Zero-Copy AI RAG Integrations
This article will walk you through the process of building AI RAG systems without copying all your knowledge base data to a separate document store. Using this method will save you money and reduce security complexities of storing your business data in multiple locations. With security critical data this strategy will ensure compliance without slowing down development.
What is Zero-Copy RAG?
This is the process of reading text based integrations into memory, creating embeddings, and saving only the embedding in a vector DB. This allows our data to be referenced from AI agents but the content is retrieved from its original source. Integrations to knowledge based systems like Confluence, Google Drive, Notion, etc.. will be the source of truth and we only store a pointer to the original source and snippet index. When a snippet of text is relevant for a question, we can use this pointer to request that document text from the storage provider in real time.
What are the downsides of Zero-Copy RAG?
While this process can be great in some ways there are still some downsides to retrieval from original source. The latency to retrieve your documents from their original source may be slower than if they were stored in an optimized database for document snippet retrieval. The size of the documents can also cause serious latency issues if they need to be downloaded, processed, and chunked at request time. System that have to consistency work with very large text documents may get bogged down with retrieval if the API is not optimized to return snippets.
1. Document processing
Your document processing is the most important step to building a consistent zero-copy system. The processing parameters must be well established and ideally not change for the life of the system. This process will ensure the snippets of text will consistently line up with the embeddings in the vector store.
Test and validate queries using your vector data before ingesting a large amount of data into your system. Ensure you have the correct snippet size, overlap, and text normalization in place before continuing on to the next stage of the integration process.
2. Ingesting your data
Now that you have a well established document processing method, we can start ingesting your data.
This process will consist of
- Setting up integrations to your data providers
- Reading the text data into memory
- Splitting the text into consistent chunks
- Creating embeddings of the chunks
- Saving those embeddings to a vector db with a metadata pointer for the original text source.

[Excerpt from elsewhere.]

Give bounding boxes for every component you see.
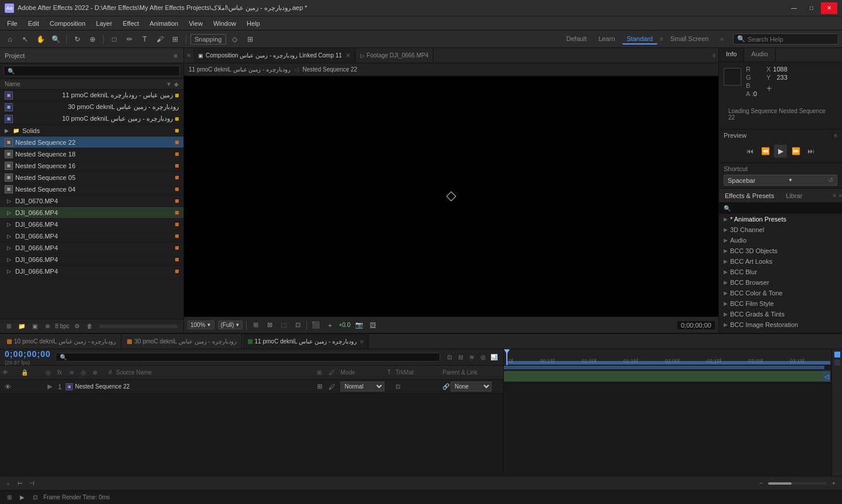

Integrations must update in realtime for this strategy to work consistently. When a document is edited, the underlying vector records need to be updated to reflect the new text content. If a request comes in before the document embeddings have been updated, we get an inconsistent match on the underlying content.
3. Embedding the data
All embedding models have a cost associated with them, this can be the cost of tokens sent to an API or the cost to run the hardware. These models work great, but should be guarded from re-embedding duplicate text. To avoid re-embedding the same text, we can use a hash (MD5, SHA256, etc…) of the text to avoid unnecessary requests to our embedding model. This hash is stored with the embedding metadata and is checked prior to embedding a snippet of text.
4. Retrieval of data
When a request comes into our system, we embed the question, and query our vector database for similar document pointers in our vector database. Once we have the document pointers that most closely match our question, we can batch download the documents into memory for context. Now that we have the document text snippets in memory we can provide them to our LLM for business knowledge base relevant answers.